What, you might wonder, could muddle the life of a much loved twelve-year-old, adored by family, a wacky sense of humour, stubborn up to here, gifted academically, musically, artistically? At an age where children are notoriously self absorbed, what could chase lions into Alana’s den?

“For me, it has been my ongoing struggle with anxiety and depression, Anxiety is my lions’ den.”

Alana went on to describe her growing realization that her fears were isolating her, preventing her from forming relationships with her peers. She talked about “being trapped in my head.”

Then, Alana described the moment when things began to change. She invited her parents into her despair. From there, she told us, “I felt like God sent some reinforcements into my lions’ den.”

She mentioned a growing courage to speak out. She mentioned the steadfast support of family. Alana pointed to a medical community that cared about her mental health, offered counselling and medication. She cited her gift of music and love of reading, things that offered colour and hope in her life.

The line that moved me the deepest was about God bringing “my dog, Millie, into my life. She is the best therapy a person could ask for. She never lets me down, she stands between me and my lions. She doesn’t tell anyone the secrets I share with her.”
Millie is a huge black Newfoundlander brute.

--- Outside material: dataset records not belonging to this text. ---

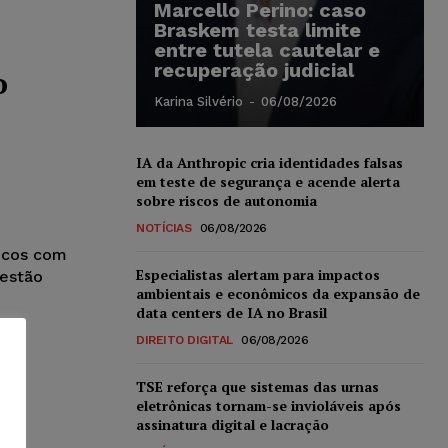
Marcello Perino: caso
Braskem testa limite
entre tutela cautelar e
recuperação judicial
o
Karina Silvério
-
06/08/2026
IA da Anthropic cria identidades falsas
em teste de segurança e acende alerta
sobre riscos de autonomia
NOTÍCIAS
06/08/2026
ticos com
Especialistas alertam para impactos
 estão
ambientais e econômicos da expansão de
data centers de IA no Brasil
DIREITO DIGITAL
06/08/2026
TSE reforça que sistemas das urnas
eletrônicas tornam-se invioláveis após
assinatura digital e lacração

We were all challenged to name our own dens, and the lions that circulated there.

Then Alana sat down.

After the service, as folks gathered around her, Alana just wanted to go home. An introvert, she was exhausted.

As moving, as emotional as that message was for me, there was another realization that was striking. To a significant degree, this was not a huge stretch for Alana. This was more a matter of fact telling about a piece of her life.

I’m sure Alana didn’t sniff the huge stigma that earlier generations have placed upon mental health matters, the crude and degrading language. She couldn’t know that two generations earlier, when her grandparents took her place in grade school, there was no awareness, no language, and certainly no pulpit connected to the topic of mental health.

One generation ago, when her parents filled that twelve-year-old space, there was only a tiny bit more acknowledgement, but still little healthy language, and, in my awareness, no more pulpit time given to depression and anxiety. Mental health was not seen as relevant to spirituality.

“A child shall lead then.”

Full disclosure, Alana and her mother share my genes, in case you hadn’t guessed that.